Greetings again from the darkness. Election Day 2020 is only two months away. Our nation is divided into two vocal factions … those for President Trump and those against him. There seem to be very few who fall into the “undecided” bucket, and that’s with no head-to-head debate yet. Because of this, we might question the “why” of Dan Partland’s documentary. However, what it does is condense three and a half years of President Trump’s actions and words into about 80 minutes of jarring psychoanalysis.
The film kicks off by informing us the President of the United States, as a result of taking office via election, is not subject to passing the mental fitness evaluation required by the military … yes, the military of which he is now Commander-In-Chief. We then hear from a steady stream of psychologists who offer up their diagnosis, though admittedly, none of met with Trump personally, and their analysis is based solely on observation and experience. They are in agreement that he fits the personality disorder known as a “malignant narcissist.” This label has four key elements: narcissism, paranoia, anti-social behavioral disorder, and sadism (the pleasure of harming others).
Labels are in vogue here. We hear from many psychologists and some previously associated with government and/or the administration, and each one has a label for Trump. The overriding question of Mr. Partland’s film appears to be, “Is Trump fit to be President?” In addition to the psychologists, we get interviews with George Conway, Malcolm Nance, and Anthony Scaramucci. Conway labels Trump as a “practical joke that got out of hand”, while Scaramucci (who lasted a total of 11 days in the administration) offers up a defense of Trump by stating, ‘Obviously he’s an a-hole, but he’s not a racist. He treats everyone like s___.”
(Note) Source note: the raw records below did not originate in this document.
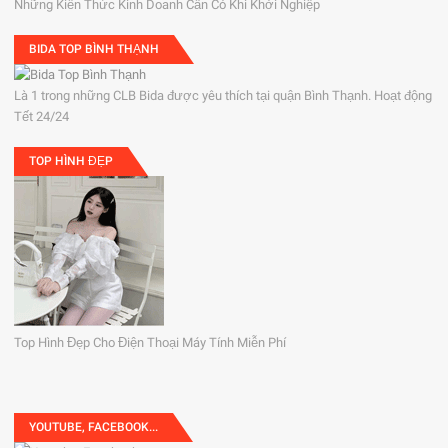
Những Kiến Thức Kinh Doanh Cần Có Khi Khởi Nghiệp
BIDA TOP BÌNH THẠNH
Là 1 trong những CLB Bida được yêu thích tại quận Bình Thạnh. Hoạt động
Tết 24/24
TOP HÌNH ĐẸP
Top Hình Đẹp Cho Điện Thoại Máy Tính Miễn Phí
YOUTUBE, FACEBOOK...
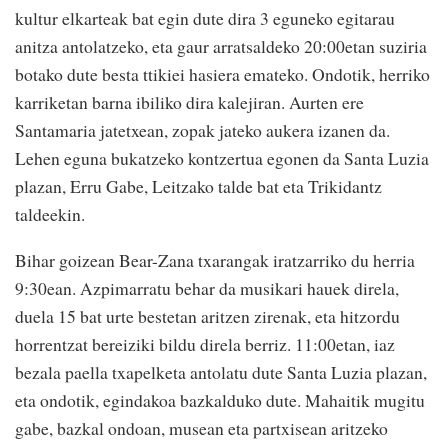
kultur elkarteak bat egin dute dira 3 eguneko egitarau
anitza antolatzeko, eta gaur arratsaldeko 20:00etan suziria
botako dute besta ttikiei hasiera emateko. Ondotik, herriko
karriketan barna ibiliko dira kalejiran. Aurten ere
Santamaria jatetxean, zopak jateko aukera izanen da.
Lehen eguna bukatzeko kontzertua egonen da Santa Luzia
plazan, Erru Gabe, Leitzako talde bat eta Trikidantz
taldeekin.
Bihar goizean Bear-Zana txarangak iratzarriko du herria
9:30ean. Azpimarratu behar da musikari hauek direla,
duela 15 bat urte bestetan aritzen zirenak, eta hitzordu
horrentzat bereiziki bildu direla berriz. 11:00etan, iaz
bezala paella txapelketa antolatu dute Santa Luzia plazan,
eta ondotik, egindakoa bazkalduko dute. Mahaitik mugitu
gabe, bazkal ondoan, musean eta partxisean aritzeko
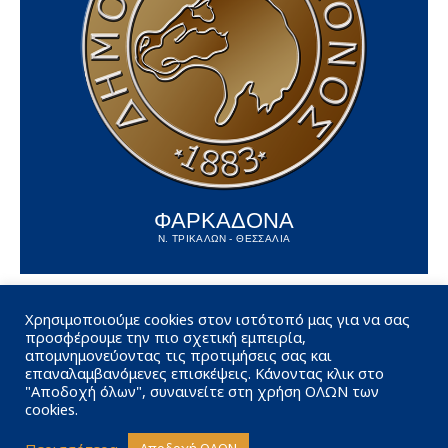
ΦΑΡΚΑΔΟΝΑ
Ν. ΤΡΙΚΑΛΩΝ - ΘΕΣΣΑΛΙΑ
Χρησιμοποιούμε cookies στον ιστότοπό μας για να σας
προσφέρουμε την πιο σχετική εμπειρία,
απομνημονεύοντας τις προτιμήσεις σας και
επαναλαμβανόμενες επισκέψεις. Κάνοντας κλικ στο
"Αποδοχή όλων", συναινείτε στη χρήση ΟΛΩΝ των
cookies.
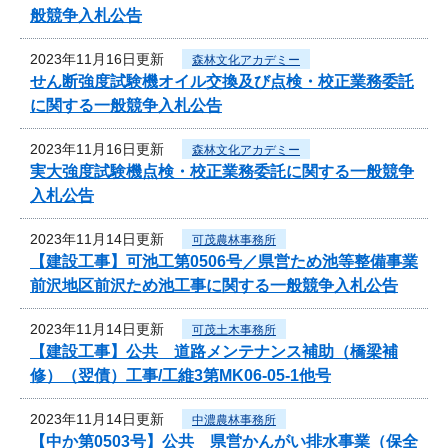
般競争入札公告
2023年11月16日更新
森林文化アカデミー
せん断強度試験機オイル交換及び点検・校正業務委託
に関する一般競争入札公告
2023年11月16日更新
森林文化アカデミー
実大強度試験機点検・校正業務委託に関する一般競争
入札公告
2023年11月14日更新
可茂農林事務所
【建設工事】可池工第0506号／県営ため池等整備事業
前沢地区前沢ため池工事に関する一般競争入札公告
2023年11月14日更新
可茂土木事務所
【建設工事】公共 道路メンテナンス補助（橋梁補
修）（翌債）工事/工維3第MK06-05-1他号
2023年11月14日更新
中濃農林事務所
【中か第0503号】公共 県営かんがい排水事業（保全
Malcolm Nance offers up the most substantive insight into how government officials view the President, but it’s sportswriter Rick Reilly and author Tony Schwartz whose recollections are most memorable. Reilly tells the remarkable tale of how Trump cheats at golf (a gentleman’s game of integrity) and Schwartz, who co-wrote the book “Trump: The Art of the Deal”, states matter-of-factly that the President has no empathy for others.
The psychologists explain The Goldwater Rule and how The Tarasoff Rule overrides it. Bottom line, they are speaking out because of what they perceive to be their duty to warn society of impending danger. It should be noted that John Gartner is writing a book about Trump and his infamous tweets, and it is fascinating to see Jane Goodall’s study on chimps correlated to Trump and our society. The Hitler and Mussolini comparisons are discussed, as is the rise of fascist leaders in Brazil, The Philippines, Turkey, and other countries.
Is Donald Trump fit to be President? The argument is made here that he’s not, though we don’t hear any input from those who believe he is. Character and judgment have been on display since January 20, 2017 (and even before inauguration), so voters will decide. The film ends with discussions of nuclear threats and responsibilities, as well as how the Coronavirus was initially handled. Trump is given credit for drawing out what is referred to as the “tribal nature” in folks”, but mostly what we are left with is that Trump believes it’s all about him. Perhaps the impact of the documentary would have been greater had there been statements and input from those who support him. Instead, it comes across as confirmation for those who agree with this sentiment, and noise for those who don’t.